Over the past three decades theye have received more than two dozen awards from the American Institute of Architects as well as numerous national and international citations. Outside the studio, they are active participants in the cultural community and have long-standing associations with many arts organizations. Parallel to their practice, they maintain active academic careers and lecture worldwide. As both educators and practitioners, they are deeply committed to making a better world through architecture. 
 
Tod Williams (born 1943, Detroit, Michigan) received his undergraduate, MFA, and Master of Architecture degrees from Princeton University, New Jersey after graduating from the Cranbrook School in Bloomfield Hills. He is a Fellow of the American Academy in Rome and serves as a Trustee of the Cranbrook Educational Community. He has been inducted into the American Academy of Arts and Letters, National Academy, and American Academy of Arts and Sciences.

Billie Tsien (born 1949, Ithaca, New York) received her undergraduate degree in Fine Arts from Yale University and her M. Arch. from UCLA. She has worked with Williams since 1977 and they have been in partnership since 1986. Tsien is currently President of the Architectural League of New York and Director of the Public Art Fund. She has been inducted into the American Academy of Arts and Letters, National Academy, and American Academy of Arts and Sciences. Tsien was one of the recipients of the Visionary Woman Awards presented by Moore College of Art and Design in 2009.

Tod Williams & Billie Tsien.  Teaching. Williams and Tsien have taught at the Cooper Union, Harvard University, Cornell University, University of Texas, City College of New York, and Yale University.

Recognition. Williams and Tsien are the recipients of more than two dozen awards from the American Institute of Architects.
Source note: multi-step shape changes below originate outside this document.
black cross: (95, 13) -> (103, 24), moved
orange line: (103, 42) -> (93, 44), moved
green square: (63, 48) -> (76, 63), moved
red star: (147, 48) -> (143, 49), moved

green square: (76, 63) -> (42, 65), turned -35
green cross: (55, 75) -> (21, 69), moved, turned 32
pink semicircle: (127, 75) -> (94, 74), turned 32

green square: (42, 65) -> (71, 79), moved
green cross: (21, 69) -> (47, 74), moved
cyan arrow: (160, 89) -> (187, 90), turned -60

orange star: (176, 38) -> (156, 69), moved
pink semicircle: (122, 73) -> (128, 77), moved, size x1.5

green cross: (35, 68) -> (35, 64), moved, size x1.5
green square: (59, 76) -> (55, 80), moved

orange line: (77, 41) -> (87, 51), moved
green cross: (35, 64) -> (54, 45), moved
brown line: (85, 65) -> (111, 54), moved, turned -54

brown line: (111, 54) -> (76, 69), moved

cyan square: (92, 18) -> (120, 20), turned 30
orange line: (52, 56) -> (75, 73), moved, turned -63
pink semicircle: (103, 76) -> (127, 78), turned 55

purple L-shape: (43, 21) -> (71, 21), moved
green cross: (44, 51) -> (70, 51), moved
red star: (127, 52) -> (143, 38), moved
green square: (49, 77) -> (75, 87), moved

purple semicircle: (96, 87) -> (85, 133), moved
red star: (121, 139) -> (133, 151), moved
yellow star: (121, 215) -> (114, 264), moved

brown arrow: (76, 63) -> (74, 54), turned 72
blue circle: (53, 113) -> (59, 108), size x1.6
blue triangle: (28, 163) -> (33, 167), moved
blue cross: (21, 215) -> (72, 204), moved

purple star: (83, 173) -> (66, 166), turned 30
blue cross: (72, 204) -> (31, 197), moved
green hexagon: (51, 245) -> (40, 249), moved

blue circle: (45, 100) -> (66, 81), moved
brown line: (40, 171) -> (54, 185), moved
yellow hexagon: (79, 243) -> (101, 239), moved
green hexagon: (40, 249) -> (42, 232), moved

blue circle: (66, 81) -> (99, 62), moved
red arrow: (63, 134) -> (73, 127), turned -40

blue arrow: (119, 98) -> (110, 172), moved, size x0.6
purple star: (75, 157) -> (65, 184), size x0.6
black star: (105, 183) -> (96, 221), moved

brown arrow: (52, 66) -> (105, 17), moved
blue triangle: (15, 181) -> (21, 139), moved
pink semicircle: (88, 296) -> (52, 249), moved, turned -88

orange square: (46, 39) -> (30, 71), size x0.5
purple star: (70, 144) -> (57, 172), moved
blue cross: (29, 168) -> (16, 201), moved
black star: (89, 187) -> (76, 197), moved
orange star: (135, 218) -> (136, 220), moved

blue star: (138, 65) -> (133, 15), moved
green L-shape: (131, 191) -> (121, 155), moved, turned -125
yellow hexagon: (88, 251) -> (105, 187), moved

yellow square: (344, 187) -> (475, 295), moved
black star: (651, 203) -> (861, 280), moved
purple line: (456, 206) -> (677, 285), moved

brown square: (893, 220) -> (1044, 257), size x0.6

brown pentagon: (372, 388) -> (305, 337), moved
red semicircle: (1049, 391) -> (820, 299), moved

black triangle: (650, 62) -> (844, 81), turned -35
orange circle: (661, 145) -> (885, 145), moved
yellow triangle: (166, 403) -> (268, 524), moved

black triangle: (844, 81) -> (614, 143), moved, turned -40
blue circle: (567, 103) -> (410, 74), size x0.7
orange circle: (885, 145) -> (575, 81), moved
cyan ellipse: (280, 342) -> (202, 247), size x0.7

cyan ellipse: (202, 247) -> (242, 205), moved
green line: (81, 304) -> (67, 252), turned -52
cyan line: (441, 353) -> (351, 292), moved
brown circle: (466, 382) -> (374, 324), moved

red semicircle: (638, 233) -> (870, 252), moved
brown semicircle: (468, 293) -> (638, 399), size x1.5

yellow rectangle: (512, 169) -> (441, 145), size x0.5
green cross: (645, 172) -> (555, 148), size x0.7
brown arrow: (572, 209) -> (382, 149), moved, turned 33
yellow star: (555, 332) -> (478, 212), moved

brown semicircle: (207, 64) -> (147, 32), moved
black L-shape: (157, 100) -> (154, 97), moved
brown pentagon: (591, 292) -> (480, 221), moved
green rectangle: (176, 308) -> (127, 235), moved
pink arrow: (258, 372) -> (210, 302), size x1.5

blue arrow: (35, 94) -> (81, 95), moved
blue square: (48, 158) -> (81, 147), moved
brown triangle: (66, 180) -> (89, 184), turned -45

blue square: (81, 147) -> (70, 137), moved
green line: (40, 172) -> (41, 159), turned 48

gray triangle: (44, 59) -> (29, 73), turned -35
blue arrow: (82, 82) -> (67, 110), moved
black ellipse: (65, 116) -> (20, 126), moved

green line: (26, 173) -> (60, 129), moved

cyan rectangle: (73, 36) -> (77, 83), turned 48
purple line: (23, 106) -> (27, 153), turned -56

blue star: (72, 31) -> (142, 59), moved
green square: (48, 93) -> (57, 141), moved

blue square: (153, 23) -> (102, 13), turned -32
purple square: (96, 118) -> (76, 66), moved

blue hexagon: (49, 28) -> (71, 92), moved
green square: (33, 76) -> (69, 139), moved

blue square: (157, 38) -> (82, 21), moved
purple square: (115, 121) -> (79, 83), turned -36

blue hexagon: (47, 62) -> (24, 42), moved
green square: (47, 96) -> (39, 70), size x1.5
They received a 2014 International Fellowship from the Royal Institute of British Architects and the 2013 Firm of the Year Award from the American Institute of Architects. In 2013, each were awarded a National Medal of Arts from President Obama. They have also received the American Academy of Arts and Letters’ Brunner Award, the New York City AIA Medal of Honor, the Cooper-Hewitt National Design Award, the Thomas Jefferson Medal in Architecture, the Municipal Art Society’s Brendan Gill Prize, and the Chrysler Award for Innovation in Design.